The lawsuit, filed March 4, contests the findings in an environmental study the federal government released in October 2020. One of its key conclusions is that removing the four dams — Lower Granite, Little Goose, Lower Monumental and Ice Harbor — is not necessary to help struggling populations of endangered and threatened salmon and steelhead. Moreover, the environmental impact statement found that breaching those dams, which can produce more than 2,000 megawatts of renewable power, could result in higher power rates and an increase in carbon emissions.
That’s a significant concern for Oregon Trail Electric Cooperative, said Joseph Hathaway, OTEC’s communications manager. OTEC buys its electricity from the Bonneville Power Administration, which markets power produced by federal dams on the Snake and Columbia rivers.
Brown’s decision to legally challenge the federal government’s support for keeping the four dams is troubling because in October 2020 the governor joined her counterparts in Idaho, Washington and Montana to form the Columbia Basin Collaborative, with a goal of restoring salmon and steelhead populations in the Columbia and Snake River systems while miminizing the effect on the electricity grid and the regional economy.
Oregon also has supported a previous plan that included spilling more water through the dams during spring to improve survival rates in salmon and steelhead migrating to the Pacific Ocean.
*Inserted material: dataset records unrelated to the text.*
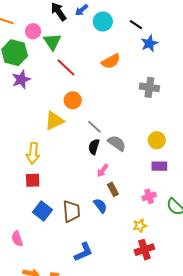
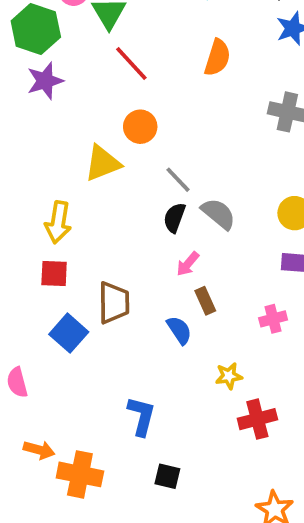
orange semicircle: (111, 61) -> (217, 58), turned -48
brown trapezoid: (71, 211) -> (114, 303), moved
yellow star: (140, 226) -> (229, 376), moved
blue L-shape: (83, 252) -> (141, 416), turned -55

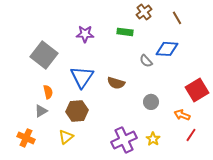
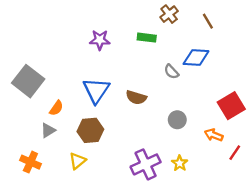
gray square: (44, 55) -> (28, 81), moved
orange semicircle: (48, 92) -> (56, 108), turned 48
red line: (191, 135) -> (235, 153), moved

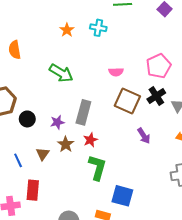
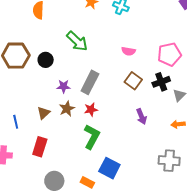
brown square: (127, 101) -> (133, 81), size x0.7
black circle: (27, 119) -> (46, 60), moved
blue line: (18, 160) -> (16, 122), moved
red rectangle: (33, 190) -> (40, 147), moved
That plan is included in the October 2020 federal decision that is the target of the lawsuit Oregon filed March 4.
The governor’s actions are inconsistent.
Oregon can’t reasonably participate in a four-state collaborative designed to help salmon and steelhead, while keeping the dams and protecting the electricity grid and the economy, and simultaneously be a plaintiff in a lawsuit that seeks to overturn the current federal dam operation plan.